[Start of Attachment]
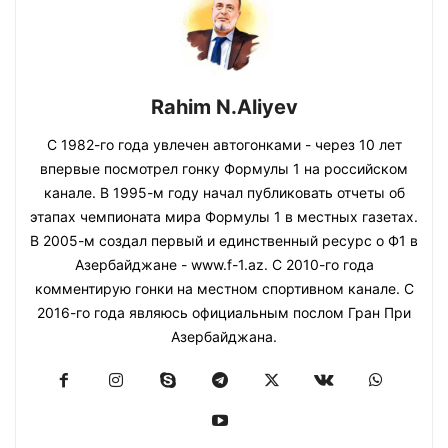
Rahim N.Aliyev
С 1982-го года увлечен автогонками - через 10 лет
впервые посмотрел гонку Формулы 1 на российском
канале. В 1995-м году начал публиковать отчеты об
этапах чемпионата мира Формулы 1 в местных газетах.
В 2005-м создал первый и единственный ресурс о Ф1 в
Азербайджане - www.f-1.az. С 2010-го года
комментирую гонки на местном спортивном канале. С
2016-го года являюсь официальным послом Гран При
Азербайджана.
[End of Attachment]
▶ [ACTION ITEM]:
Output only the lines running from the line with "этапах чемпионата мира" through the final line of the data, inclusive.

▶ [ANSWER TO THE EXERCISE]:
этапах чемпионата мира Формулы 1 в местных газетах.
В 2005-м создал первый и единственный ресурс о Ф1 в
Азербайджане - www.f-1.az. С 2010-го года
комментирую гонки на местном спортивном канале. С
2016-го года являюсь официальным послом Гран При
Азербайджана.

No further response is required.